▶ Activity:
Return, word for word, only the lines of the data below that lie between the line with "mask_h, instance_id, label." and the line with "Find all instances", those two lines included.

▶ Exercise data:
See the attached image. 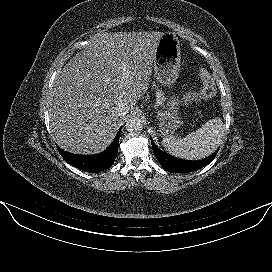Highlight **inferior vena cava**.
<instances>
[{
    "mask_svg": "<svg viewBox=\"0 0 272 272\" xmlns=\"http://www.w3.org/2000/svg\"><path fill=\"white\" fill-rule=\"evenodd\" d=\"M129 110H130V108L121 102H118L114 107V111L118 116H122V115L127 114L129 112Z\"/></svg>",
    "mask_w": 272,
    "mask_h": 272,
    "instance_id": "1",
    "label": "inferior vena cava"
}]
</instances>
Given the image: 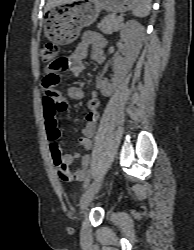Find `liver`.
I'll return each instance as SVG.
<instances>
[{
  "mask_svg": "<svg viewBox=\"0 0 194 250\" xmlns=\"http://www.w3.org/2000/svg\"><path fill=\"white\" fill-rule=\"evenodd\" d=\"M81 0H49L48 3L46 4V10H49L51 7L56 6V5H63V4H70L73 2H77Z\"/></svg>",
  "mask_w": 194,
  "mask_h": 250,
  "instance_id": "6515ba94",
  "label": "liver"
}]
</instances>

==

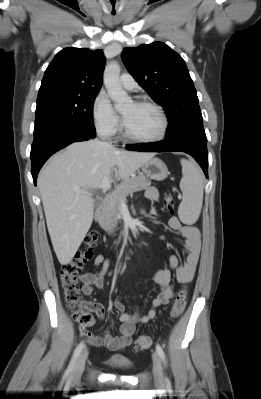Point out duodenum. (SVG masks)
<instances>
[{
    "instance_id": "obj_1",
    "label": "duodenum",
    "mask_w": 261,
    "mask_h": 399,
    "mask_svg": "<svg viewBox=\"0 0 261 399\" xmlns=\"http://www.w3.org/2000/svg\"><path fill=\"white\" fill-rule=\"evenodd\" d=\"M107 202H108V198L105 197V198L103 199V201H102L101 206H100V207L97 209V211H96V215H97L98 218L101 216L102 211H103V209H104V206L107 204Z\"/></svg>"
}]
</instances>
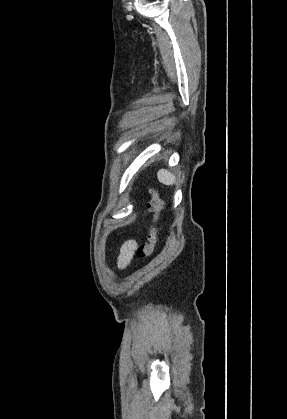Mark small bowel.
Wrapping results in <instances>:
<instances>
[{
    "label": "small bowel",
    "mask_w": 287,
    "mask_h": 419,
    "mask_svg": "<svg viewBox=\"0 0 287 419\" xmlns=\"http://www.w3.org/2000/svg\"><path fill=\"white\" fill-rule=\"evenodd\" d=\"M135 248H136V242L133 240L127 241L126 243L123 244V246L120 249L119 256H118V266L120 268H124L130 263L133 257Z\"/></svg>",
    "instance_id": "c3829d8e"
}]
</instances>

==

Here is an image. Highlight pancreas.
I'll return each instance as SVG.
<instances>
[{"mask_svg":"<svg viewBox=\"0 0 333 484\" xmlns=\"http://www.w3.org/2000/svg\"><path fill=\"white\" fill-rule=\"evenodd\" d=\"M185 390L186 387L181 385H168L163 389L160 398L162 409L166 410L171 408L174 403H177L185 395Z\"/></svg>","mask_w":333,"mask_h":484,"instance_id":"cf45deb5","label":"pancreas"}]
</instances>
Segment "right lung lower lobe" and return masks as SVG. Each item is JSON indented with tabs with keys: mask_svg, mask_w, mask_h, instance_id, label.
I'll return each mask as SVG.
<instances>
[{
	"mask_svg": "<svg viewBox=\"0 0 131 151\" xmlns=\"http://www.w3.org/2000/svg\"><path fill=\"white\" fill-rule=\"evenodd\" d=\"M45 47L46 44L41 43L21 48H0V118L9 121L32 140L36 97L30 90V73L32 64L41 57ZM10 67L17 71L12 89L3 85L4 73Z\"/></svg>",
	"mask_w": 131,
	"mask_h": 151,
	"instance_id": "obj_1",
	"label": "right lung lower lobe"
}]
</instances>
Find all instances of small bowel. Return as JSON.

▶ Answer box:
Segment "right lung lower lobe" and return masks as SVG. Each item is JSON indented with tabs with keys: mask_svg, mask_w, mask_h, instance_id, label.
I'll return each mask as SVG.
<instances>
[{
	"mask_svg": "<svg viewBox=\"0 0 131 151\" xmlns=\"http://www.w3.org/2000/svg\"><path fill=\"white\" fill-rule=\"evenodd\" d=\"M45 47L46 44L41 43L21 48H0V118L9 121L32 140L36 97L30 90V73L32 64L41 57ZM10 67L17 71L12 89L3 85L4 73Z\"/></svg>",
	"mask_w": 131,
	"mask_h": 151,
	"instance_id": "obj_1",
	"label": "right lung lower lobe"
}]
</instances>
Find all instances of small bowel. Return as JSON.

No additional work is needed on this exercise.